* **Records**
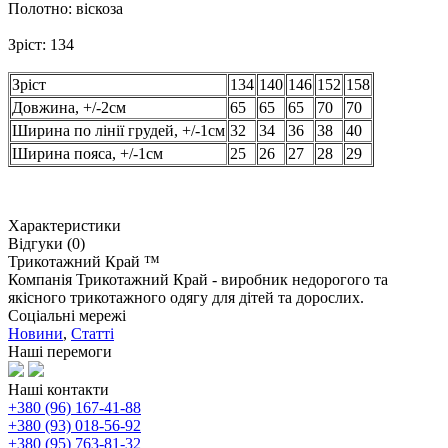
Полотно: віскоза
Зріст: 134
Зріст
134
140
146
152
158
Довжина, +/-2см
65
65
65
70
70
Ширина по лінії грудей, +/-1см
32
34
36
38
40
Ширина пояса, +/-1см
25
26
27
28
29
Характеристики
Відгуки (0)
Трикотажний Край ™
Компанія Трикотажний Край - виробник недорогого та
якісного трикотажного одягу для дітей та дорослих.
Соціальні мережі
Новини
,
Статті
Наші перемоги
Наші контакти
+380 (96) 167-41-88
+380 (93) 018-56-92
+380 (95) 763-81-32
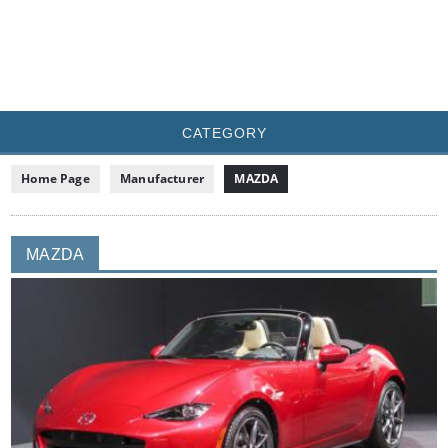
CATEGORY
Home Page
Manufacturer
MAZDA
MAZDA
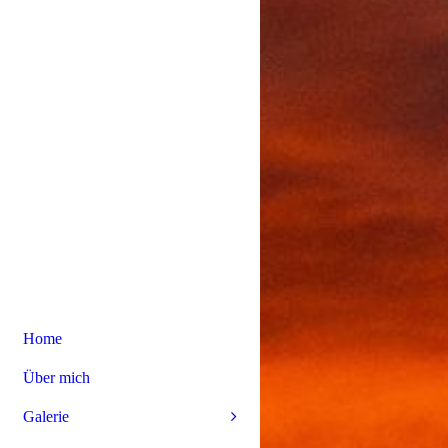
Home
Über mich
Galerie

* **What you should do**
Filter the entries above and return only the lines holding "Край".

* **Result of the exercise**
Трикотажний Край ™
Компанія Трикотажний Край - виробник недорогого та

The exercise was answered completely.